**Task:**
Report each line of the data that includes the word "ciudad".

Transcribed page contents
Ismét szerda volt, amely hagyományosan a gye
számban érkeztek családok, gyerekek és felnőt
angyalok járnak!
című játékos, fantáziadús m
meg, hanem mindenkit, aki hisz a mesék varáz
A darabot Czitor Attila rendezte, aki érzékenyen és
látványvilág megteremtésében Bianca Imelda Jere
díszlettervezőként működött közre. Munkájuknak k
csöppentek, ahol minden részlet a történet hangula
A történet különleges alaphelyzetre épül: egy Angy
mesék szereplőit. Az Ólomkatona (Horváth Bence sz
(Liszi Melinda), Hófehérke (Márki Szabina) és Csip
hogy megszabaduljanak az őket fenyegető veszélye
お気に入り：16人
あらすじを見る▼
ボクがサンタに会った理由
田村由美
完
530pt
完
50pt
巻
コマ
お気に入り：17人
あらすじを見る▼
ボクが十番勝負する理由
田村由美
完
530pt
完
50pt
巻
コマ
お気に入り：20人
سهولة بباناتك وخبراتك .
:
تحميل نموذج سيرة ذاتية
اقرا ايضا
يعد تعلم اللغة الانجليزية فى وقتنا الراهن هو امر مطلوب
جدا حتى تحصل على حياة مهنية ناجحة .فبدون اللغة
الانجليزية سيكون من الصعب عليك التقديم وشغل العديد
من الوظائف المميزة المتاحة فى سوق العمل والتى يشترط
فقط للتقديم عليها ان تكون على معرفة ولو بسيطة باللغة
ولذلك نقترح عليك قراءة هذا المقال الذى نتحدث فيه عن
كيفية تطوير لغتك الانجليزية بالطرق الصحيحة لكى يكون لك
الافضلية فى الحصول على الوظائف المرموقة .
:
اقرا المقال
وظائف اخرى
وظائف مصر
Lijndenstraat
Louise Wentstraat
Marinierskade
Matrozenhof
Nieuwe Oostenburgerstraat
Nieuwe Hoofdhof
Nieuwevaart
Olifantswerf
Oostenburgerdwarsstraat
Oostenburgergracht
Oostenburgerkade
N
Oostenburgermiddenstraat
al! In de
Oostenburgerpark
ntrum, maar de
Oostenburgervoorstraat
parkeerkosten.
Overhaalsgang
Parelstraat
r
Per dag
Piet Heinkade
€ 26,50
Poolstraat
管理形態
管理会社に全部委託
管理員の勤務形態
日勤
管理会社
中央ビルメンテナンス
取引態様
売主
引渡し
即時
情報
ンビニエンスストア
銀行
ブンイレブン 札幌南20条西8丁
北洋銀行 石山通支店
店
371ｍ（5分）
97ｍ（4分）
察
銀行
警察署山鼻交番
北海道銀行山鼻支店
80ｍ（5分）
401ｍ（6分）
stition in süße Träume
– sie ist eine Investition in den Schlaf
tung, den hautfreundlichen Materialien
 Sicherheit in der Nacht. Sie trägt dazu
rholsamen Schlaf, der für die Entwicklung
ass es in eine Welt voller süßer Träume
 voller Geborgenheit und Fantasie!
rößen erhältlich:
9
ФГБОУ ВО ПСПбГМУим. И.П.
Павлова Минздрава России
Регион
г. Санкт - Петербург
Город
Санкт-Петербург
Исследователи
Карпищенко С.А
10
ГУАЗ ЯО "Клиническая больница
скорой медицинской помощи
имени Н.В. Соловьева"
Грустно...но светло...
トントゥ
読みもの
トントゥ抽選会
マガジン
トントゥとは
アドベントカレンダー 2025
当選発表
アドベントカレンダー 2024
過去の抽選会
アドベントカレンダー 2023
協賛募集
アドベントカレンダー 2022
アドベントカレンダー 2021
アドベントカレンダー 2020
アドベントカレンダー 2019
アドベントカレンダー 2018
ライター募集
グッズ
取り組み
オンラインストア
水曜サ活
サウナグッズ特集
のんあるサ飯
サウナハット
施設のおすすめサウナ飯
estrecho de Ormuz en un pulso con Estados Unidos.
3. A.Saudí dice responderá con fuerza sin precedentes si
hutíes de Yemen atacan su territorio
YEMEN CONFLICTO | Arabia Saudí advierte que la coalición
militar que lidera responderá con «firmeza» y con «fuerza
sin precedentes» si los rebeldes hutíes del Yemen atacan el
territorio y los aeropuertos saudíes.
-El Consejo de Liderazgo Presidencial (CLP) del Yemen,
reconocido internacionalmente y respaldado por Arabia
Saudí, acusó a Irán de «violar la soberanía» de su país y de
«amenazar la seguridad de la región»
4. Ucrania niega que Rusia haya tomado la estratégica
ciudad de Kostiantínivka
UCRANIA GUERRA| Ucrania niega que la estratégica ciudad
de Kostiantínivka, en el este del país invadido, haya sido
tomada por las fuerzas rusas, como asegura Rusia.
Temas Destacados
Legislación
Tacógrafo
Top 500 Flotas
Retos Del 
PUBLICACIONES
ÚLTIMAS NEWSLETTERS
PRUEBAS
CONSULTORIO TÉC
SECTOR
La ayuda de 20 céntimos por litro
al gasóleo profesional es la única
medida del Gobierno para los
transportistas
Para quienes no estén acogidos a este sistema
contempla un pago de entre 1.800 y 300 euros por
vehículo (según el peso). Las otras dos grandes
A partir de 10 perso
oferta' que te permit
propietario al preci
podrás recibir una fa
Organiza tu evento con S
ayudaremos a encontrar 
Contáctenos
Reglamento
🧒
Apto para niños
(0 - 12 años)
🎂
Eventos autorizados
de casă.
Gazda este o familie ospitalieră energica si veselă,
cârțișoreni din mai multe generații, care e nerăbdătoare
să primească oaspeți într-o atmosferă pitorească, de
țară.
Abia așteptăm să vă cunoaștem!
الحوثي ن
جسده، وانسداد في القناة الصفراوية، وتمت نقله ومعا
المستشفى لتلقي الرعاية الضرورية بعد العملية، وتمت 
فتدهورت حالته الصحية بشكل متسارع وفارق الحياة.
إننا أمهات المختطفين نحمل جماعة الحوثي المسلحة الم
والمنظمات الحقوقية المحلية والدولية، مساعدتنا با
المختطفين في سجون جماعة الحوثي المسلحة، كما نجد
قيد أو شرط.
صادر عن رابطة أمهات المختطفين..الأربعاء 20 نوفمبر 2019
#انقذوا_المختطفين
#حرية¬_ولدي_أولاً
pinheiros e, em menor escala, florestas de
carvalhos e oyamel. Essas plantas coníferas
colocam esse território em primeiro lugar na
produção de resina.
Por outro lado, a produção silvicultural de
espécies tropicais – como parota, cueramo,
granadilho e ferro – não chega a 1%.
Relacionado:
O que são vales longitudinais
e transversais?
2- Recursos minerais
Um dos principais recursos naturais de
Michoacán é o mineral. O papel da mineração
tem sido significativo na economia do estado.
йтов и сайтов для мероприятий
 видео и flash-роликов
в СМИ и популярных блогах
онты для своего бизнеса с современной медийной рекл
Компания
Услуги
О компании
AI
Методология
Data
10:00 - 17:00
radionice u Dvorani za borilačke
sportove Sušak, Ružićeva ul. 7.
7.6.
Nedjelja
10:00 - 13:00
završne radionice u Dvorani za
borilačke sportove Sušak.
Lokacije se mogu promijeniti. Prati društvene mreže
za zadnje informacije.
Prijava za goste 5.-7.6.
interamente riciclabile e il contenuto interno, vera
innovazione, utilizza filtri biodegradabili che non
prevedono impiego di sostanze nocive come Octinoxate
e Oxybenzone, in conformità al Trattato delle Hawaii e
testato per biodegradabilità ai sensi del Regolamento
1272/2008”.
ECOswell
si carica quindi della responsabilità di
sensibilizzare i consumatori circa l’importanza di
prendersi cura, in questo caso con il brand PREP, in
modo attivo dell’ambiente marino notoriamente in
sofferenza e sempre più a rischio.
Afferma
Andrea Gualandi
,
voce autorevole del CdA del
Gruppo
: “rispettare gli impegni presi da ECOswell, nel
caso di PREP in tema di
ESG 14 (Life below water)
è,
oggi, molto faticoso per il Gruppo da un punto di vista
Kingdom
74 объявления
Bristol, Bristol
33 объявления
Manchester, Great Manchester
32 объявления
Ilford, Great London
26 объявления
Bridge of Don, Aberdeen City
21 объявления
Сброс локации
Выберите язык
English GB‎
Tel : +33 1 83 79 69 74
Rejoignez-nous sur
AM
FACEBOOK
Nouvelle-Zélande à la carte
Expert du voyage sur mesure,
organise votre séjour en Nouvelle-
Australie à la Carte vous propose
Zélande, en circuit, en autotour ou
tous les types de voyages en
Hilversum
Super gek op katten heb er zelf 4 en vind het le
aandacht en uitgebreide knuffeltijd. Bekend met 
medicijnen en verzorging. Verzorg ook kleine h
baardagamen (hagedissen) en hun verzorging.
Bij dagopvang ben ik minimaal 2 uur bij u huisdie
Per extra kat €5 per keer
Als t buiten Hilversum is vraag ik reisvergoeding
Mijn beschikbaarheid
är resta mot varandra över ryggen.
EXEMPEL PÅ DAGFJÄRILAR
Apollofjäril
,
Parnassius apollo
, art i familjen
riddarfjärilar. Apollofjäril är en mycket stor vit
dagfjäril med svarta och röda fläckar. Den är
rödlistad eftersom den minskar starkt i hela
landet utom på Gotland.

**Result of this task:**
ciudad de Kostiantínivka
UCRANIA GUERRA| Ucrania niega que la estratégica ciudad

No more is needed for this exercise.